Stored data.
===
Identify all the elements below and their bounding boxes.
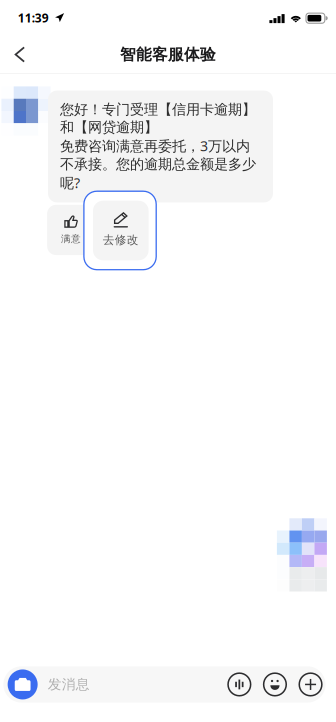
button[interactable]: 满意 <box>47 205 95 255</box>
button[interactable]: 更多 <box>296 669 326 699</box>
button[interactable]: 去修改 <box>84 191 156 270</box>
staticText: 发消息 <box>48 676 90 693</box>
button[interactable]: 发消息 <box>48 666 188 703</box>
staticText: 去修改 <box>103 232 139 247</box>
staticText: 满意 <box>61 233 81 245</box>
button[interactable]: 表情 <box>260 669 290 699</box>
staticText: 智能客服体验 <box>120 45 216 64</box>
button[interactable]: 返回 <box>0 36 42 73</box>
staticText: 您好！专门受理【信用卡逾期】和【网贷逾期】 免费咨询满意再委托，3万以内不承接。… <box>60 100 256 192</box>
button[interactable]: 语音输入 <box>224 669 254 699</box>
button[interactable]: 拍照 <box>6 666 40 703</box>
staticText: 11:39 <box>18 10 49 26</box>
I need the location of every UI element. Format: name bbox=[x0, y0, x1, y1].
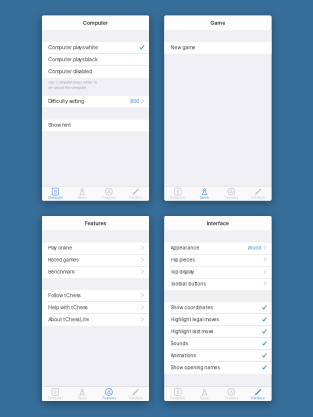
===
Copy all the entries above exactly as they stand, except for the pictures.

Identify all the elements below and their bounding boxes.
button[interactable]: 满意 <box>47 205 95 255</box>
button[interactable]: 更多 <box>296 669 326 699</box>
button[interactable]: 去修改 <box>84 191 156 270</box>
staticText: 发消息 <box>48 676 90 693</box>
button[interactable]: 发消息 <box>48 666 188 703</box>
staticText: 去修改 <box>103 232 139 247</box>
staticText: 满意 <box>61 233 81 245</box>
button[interactable]: 表情 <box>260 669 290 699</box>
staticText: 智能客服体验 <box>120 45 216 64</box>
button[interactable]: 返回 <box>0 36 42 73</box>
staticText: 您好！专门受理【信用卡逾期】和【网贷逾期】 免费咨询满意再委托，3万以内不承接。… <box>60 100 256 192</box>
button[interactable]: 语音输入 <box>224 669 254 699</box>
button[interactable]: 拍照 <box>6 666 40 703</box>
staticText: 11:39 <box>18 10 49 26</box>
I need the location of every UI element. Format: name bbox=[x0, y0, x1, y1].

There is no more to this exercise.